The FDA seemed receptive. I think they were a little surprised by the extent of the response. They wondered why the issue of feasibility was not discussed at the advisory committee almost two years ago. I reminded them that it was, by Steve Barriere. It is clear that on the one hand, they are driven to provide guidance by the IDSA, by industry and by congressional mandate. But it is also clear that they are so removed from the industry they regulate and from medical practice that they do not understand what is feasible and what is not in today’s world of medicine and clinical trials. I would add that they seem to understand that not developing new antibiotics for Americans is a bad thing. When I told them that for HAP/VAP I was advising my clients to go to Europe first, they cringed. They said, tell them to talk to us. We’re much more flexible in person than we are in our guidance – or words to that effect. In checking with friends involved in such discussions, it seems clear that this is not the case.
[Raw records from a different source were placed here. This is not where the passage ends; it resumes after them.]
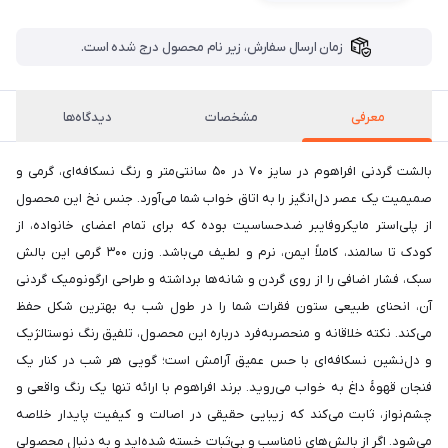
زمان ارسال سفارش، زیر نام محصول درج شده است.
معرفی
مشخصات
دیدگاه‌ها
بالشت گردنی افراهوم در سایز ۷۰ در ۵۰ سانتی‌متر و رنگ نسکافه‌ای، گرمی و
صمیمیت یک عصر دل‌انگیز را به اتاق خواب شما می‌آورد. جنس نخ این محصول
از پلی‌استر مایکروفایبر ضدحساسیت بوده که برای تمام اعضای خانواده، از
کودک تا سالمند، کاملاً ایمن، نرم و لطیف می‌باشد. وزن ۳۰۰ گرمی این بالش
سبک، فشار اضافی را از روی گردن و شانه‌ها برداشته و طراحی ارگونومیک گردنی
آن، انحنای طبیعی ستون فقرات شما را در طول شب به بهترین شکل حفظ
می‌کند. نکته خلاقانه و منحصربه‌فرد درباره این محصول، تلفیق رنگ نوستالژیک
و دل‌نشین نسکافه‌ای با حس عمیق آرامش است؛ گویی هر شب در کنار یک
فنجان قهوهٔ داغ به خواب می‌روید. برند افراهوم با ارائه تنها یک رنگ واقعی و
چشم‌نواز، ثابت می‌کند که زیبایی حقیقی در اصالت و کیفیت پایدار خلاصه
می‌شود. اگر از بالش‌های نامناسب و بی‌ثبات خسته شده‌اید و به دنبال محصولی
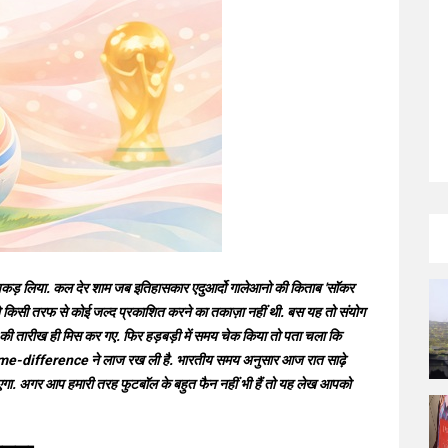
े पकड़ लिया. कल देर शाम जब इतिहासकार एदुआर्दो गालेआनो की किताब 'सॉकर
किसी तरफ से कोई जल्द प्रकाशित करने का तकाज़ा नहीं थी. बस यह तो संयोग
च की तारीख ही मिस कर गए. फिर हड़बड़ी में समय चेक किया तो पता चला कि
 के time-difference ने लाज रख ली है. भारतीय समय अनुसार आज रात साढ़े
गा. अगर आप हमारी तरह फुटबॉल के बहुत फैन नहीं भी हैं तो यह लेख आपको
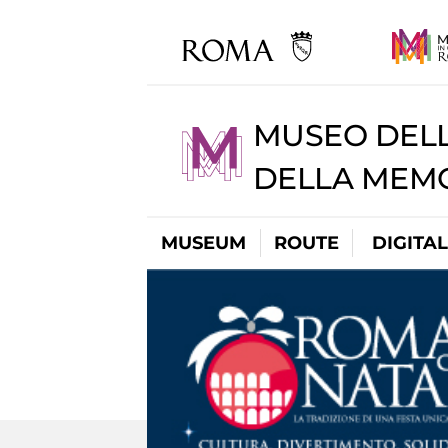
MUSEO DELL
DELLA MEMO
MUSEUM
ROUTE
DIGITA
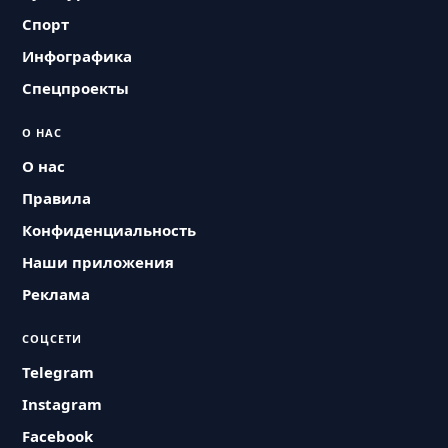
Спорт
Инфографика
Спецпроекты
О НАС
О нас
Правила
Конфиденциальность
Наши приложения
Реклама
СОЦСЕТИ
Telegram
Instagram
Facebook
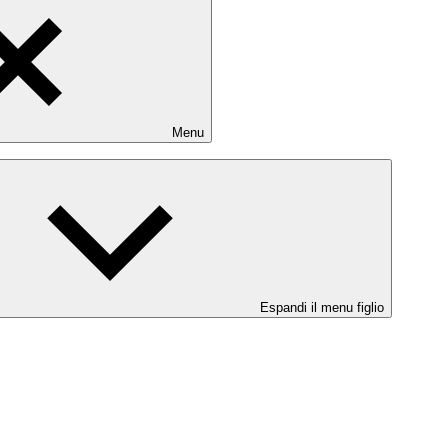
Menu
Espandi il menu figlio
I think maybe the top management believes this is true, but on the ground at the team level, the guidance is the guidance. That has always been my experience in any case.
On the one hand, I believe that the FDA agrees that issuing guidance with infeasible trial design requirements is at best counterproductive. I think they feel like they made a mistake at least with HAP/VAP if not also with CABP. Even though our discussion did not touch on the origins of their motivation for proposing specific design considerations, I think that the FDA may feel trapped between industry, IDSA and others on one side, and groups like Public Citizen and Tom Fleming along with the Grassley – Markey crowd on the other.
I fault industry for not being clear and vocal enough during numerous workshops and AIDAC meetings to make clear to the FDA what would and would not be feasible. Industry has been too timid in their approach to the FDA in this regard. This is especially true when you consider the agency’s naïveté around considerations of feasibility.
Finally, I think it is time for industry to start to provide a new approach to trial design for consideration by the FDA. More on this in the future.